So, I'm guessing, the resultant focal length of the system (whatever that is), will also depend upon the distance between the lenses. How does the power of the lens fit into all this?

That is correct. In the limit where your lenses are thin the powers of two lenses is added as follows: $$\phi_\text{tot} = \phi_1 + \phi_2 - \phi_1\phi_2\tau$$ where the individual powers are given by $\phi_1 = 1/f_1,\phi_2 = 1/f_2$, and $\tau = t/n$. $t$ is the spacing between the two lens elements and $n$ is the index of refraction of the medium between your two lenses ($n=1$ in vacuum). The effective focal length is then $f_\text{effective} = 1/\phi_\text{tot}$

There is a distinction between the effective focal length $f_\text{effective}$, the rear focal length $f_\text{R}$, and the front focal length $f_\text{F}$.

$$f_\text{R} = n_\text{R}f_\text{effective}\quad \quad f_\text{Front} = -n_\text{Front}f_\text{effective}$$ I.e. the front focal length is measured from the front principal plane to the front focal point (negative distance for a positive effective focal length) and the rear focal length is measured from the rear principal plane to the rear focal point (positive distance for a positive effective focal length).

Also, what do they mean by the 'resultant power of the lenses' in the first place? The resultant system of lenses is not going to be like these lenses which have negligible thickness. Where are you going to measure the focal length from?

This is a very important point. For a system of multiple lenses you measure the front and rear focal lengths from what are called the front and rear principal planes (rather than measuring directly from a lens element). For the case of a single lens the front and rear principal planes are located at the lens. For two lenses, the front principal plane is shifted from the first lens element a distance

$$d_\text{F} = + \frac{\phi_1}{\phi_\text{tot}} \frac{n_\text{F}\;t}{n}$$

the rear principal plane is shifted from the second lens element a distance.

$$d_\text{R} = -\frac{\phi_1}{\phi_\text{tot}}\frac{n_\text{R}\;t}{n}$$

For the above two equations I am defining the first lens to be on the left and the second lens on the right.
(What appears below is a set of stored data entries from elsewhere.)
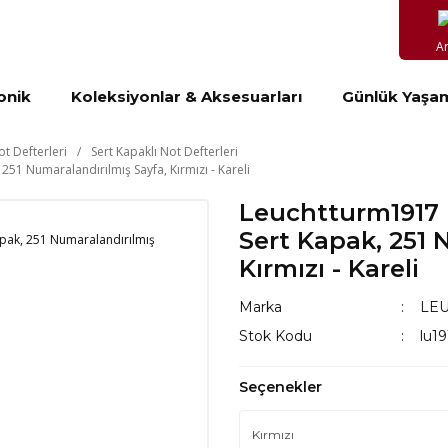
A
onik
Koleksiyonlar & Aksesuarları
Günlük Yaşa
ot Defterleri
Sert Kapaklı Not Defterleri
251 Numaralandırılmış Sayfa, Kırmızı - Kareli
Leuchtturm1917 N
Sert Kapak, 251 
Kırmızı - Kareli
Marka
LE
Stok Kodu
lu1
Seçenekler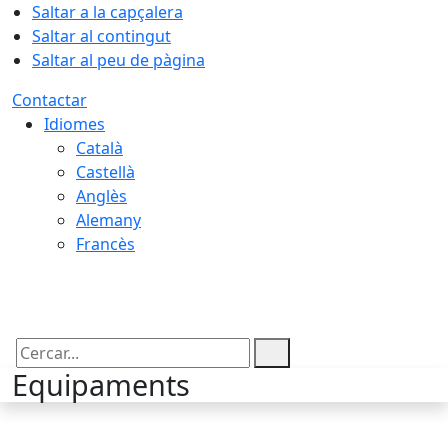
Saltar a la capçalera
Saltar al contingut
Saltar al peu de pàgina
Contactar
Idiomes
Català
Castellà
Anglès
Alemany
Francès
06.08.2026 | 16:48
Cercar:
Equipaments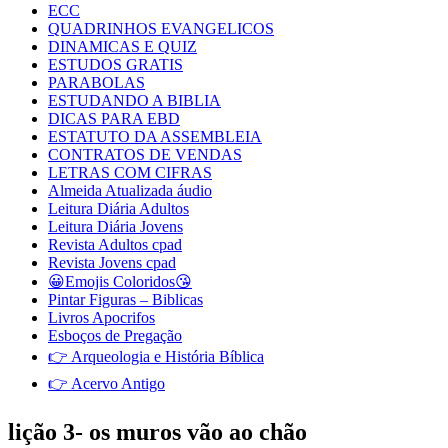
ECC
QUADRINHOS EVANGELICOS
DINAMICAS E QUIZ
ESTUDOS GRATIS
PARABOLAS
ESTUDANDO A BIBLIA
DICAS PARA EBD
ESTATUTO DA ASSEMBLEIA
CONTRATOS DE VENDAS
LETRAS COM CIFRAS
Almeida Atualizada áudio
Leitura Diária Adultos
Leitura Diária Jovens
Revista Adultos cpad
Revista Jovens cpad
😀Emojis Coloridos😘
Pintar Figuras – Biblicas
Livros Apocrifos
Esboços de Pregação
👉 Arqueologia e História Bíblica
👉 Acervo Antigo
lição 3- os muros vão ao chão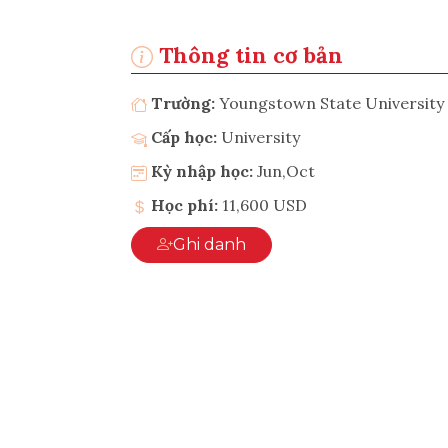
Thông tin cơ bản
Trường:
Youngstown State University
Cấp học:
University
Kỳ nhập học:
Jun,Oct
Học phí:
11,600 USD
Ghi danh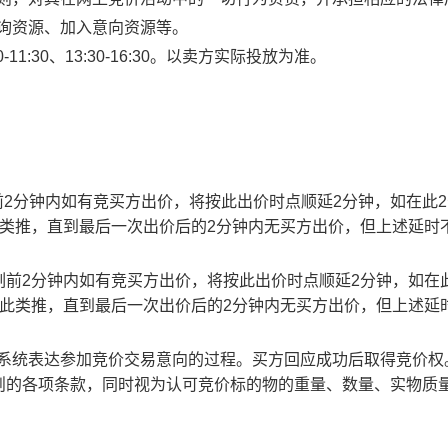
查询资源、加入意向资源等。
1:30、13:30-16:30。以卖方实际投放为准。
止时刻前2分钟内如有竞买方出价，将按此出价时点顺延2分钟，如在此
此类推，直到最后一次出价后的2分钟内无买方出价，但上述延时
截止时刻前2分钟内如有竞买方出价，将按此出价时点顺延2分钟，如在
以此类推，直到最后一次出价后的2分钟内无买方出价，但上述延
易系统表达参加竞价交易意向的过程。买方回应成功后取得竞价权
则的各项条款，同时视为认可竞价标的物的重量、数量、实物质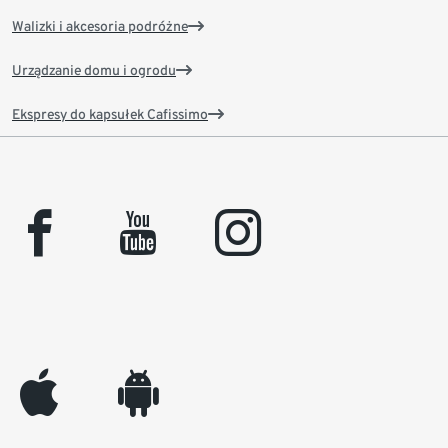
Walizki i akcesoria podróżne
Urządzanie domu i ogrodu
Ekspresy do kapsułek Cafissimo
facebook
youtube
instagram
appleinc
android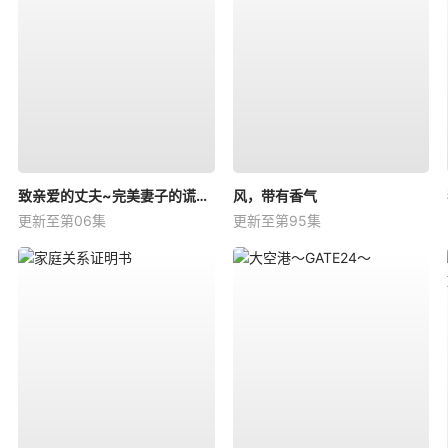
致亲爱的丈夫~完美妻子的谎言~
风，带有香气
更新至第06集
更新至第95集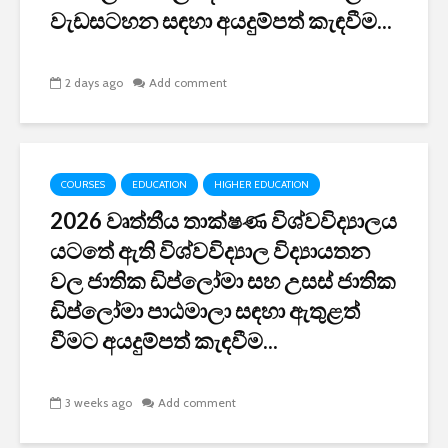
වැඩසටහන සඳහා අයදුම්පත් කැඳවීම...
2 days ago
Add comment
COURSES
EDUCATION
HIGHER EDUCATION
2026 වෘත්තීය තාක්ෂණ විශ්වවිද්‍යාලය
යටතේ ඇති විශ්වවිද්‍යාල විද්‍යායතන
වල ජාතික ඩිප්ලෝමා සහ උසස් ජාතික
ඩිප්ලෝමා පාඨමාලා සඳහා ඇතුළත්
වීමට අයදුම්පත් කැඳවීම...
3 weeks ago
Add comment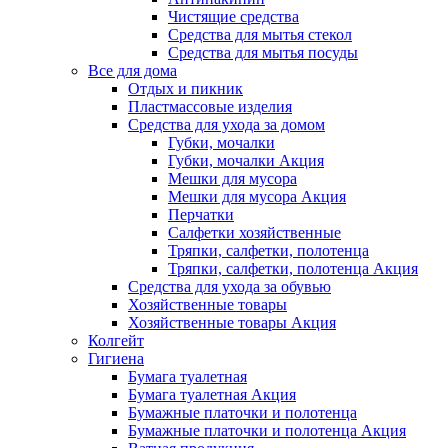
Чистящие средства
Средства для мытья стекол
Средства для мытья посуды
Все для дома
Отдых и пикник
Пластмассовые изделия
Средства для ухода за домом
Губки, мочалки
Губки, мочалки Акция
Мешки для мусора
Мешки для мусора Акция
Перчатки
Салфетки хозяйственные
Тряпки, салфетки, полотенца
Тряпки, салфетки, полотенца Акция
Средства для ухода за обувью
Хозяйственные товары
Хозяйственные товары Акция
Колгейт
Гигиена
Бумага туалетная
Бумага туалетная Акция
Бумажные платочки и полотенца
Бумажные платочки и полотенца Акция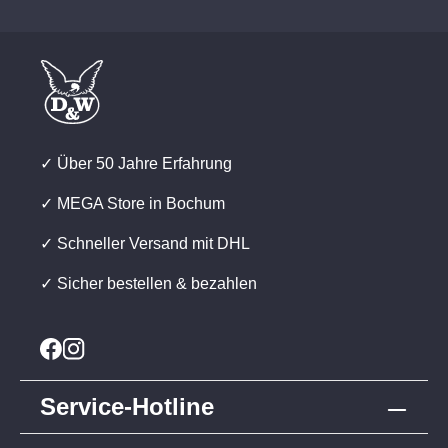
✓ Über 50 Jahre Erfahrung
✓ MEGA Store in Bochum
✓ Schneller Versand mit DHL
✓ Sicher bestellen & bezahlen
Service-Hotline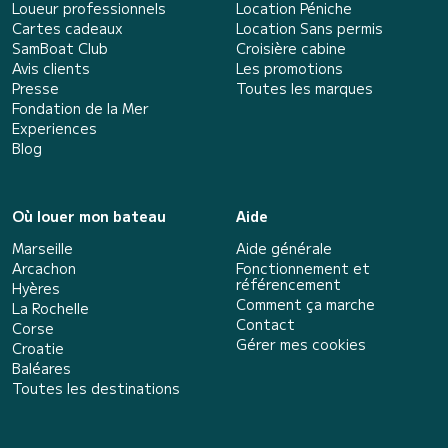
Loueur professionnels
Location Péniche
Cartes cadeaux
Location Sans permis
SamBoat Club
Croisière cabine
Avis clients
Les promotions
Presse
Toutes les marques
Fondation de la Mer
Experiences
Blog
Où louer mon bateau
Aide
Marseille
Aide générale
Arcachon
Fonctionnement et
référencement
Hyères
Comment ça marche
La Rochelle
Contact
Corse
Gérer mes cookies
Croatie
Baléares
Toutes les destinations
The separation is $t$ and the index of the medium between the two lenses is $n$. The index of the medium to the right of the two lenses is $n_\text{R}$ and the index of the medium to the left of the two lenses is $n_\text{F}$. A value of $d_\text{F}$ or $d_\text{R}$ less than zero indicates a shift of the respective principal plane to the left; a value greater than zero indicates a shift to the right.

Disclaimer: this response is only a very brief introduction to the ideas of gaussian optics and the cardinal points. This stuff can be really confusing for anybody, especially when you consider all of the sign conventions. Also, these equations are really only valid in the paraxial limit for rotationally symmetric systems. Having said that, these basic formulations can be expanded to a system of any number of lenses -- not just 2. If you really want to understand this stuff there are surely some good books on this material. Hecht seems to be the book for intro optics, although I haven't read him. Check the table of contents to make sure gaussian optics is covered (it should be) because that's quite an expensive text.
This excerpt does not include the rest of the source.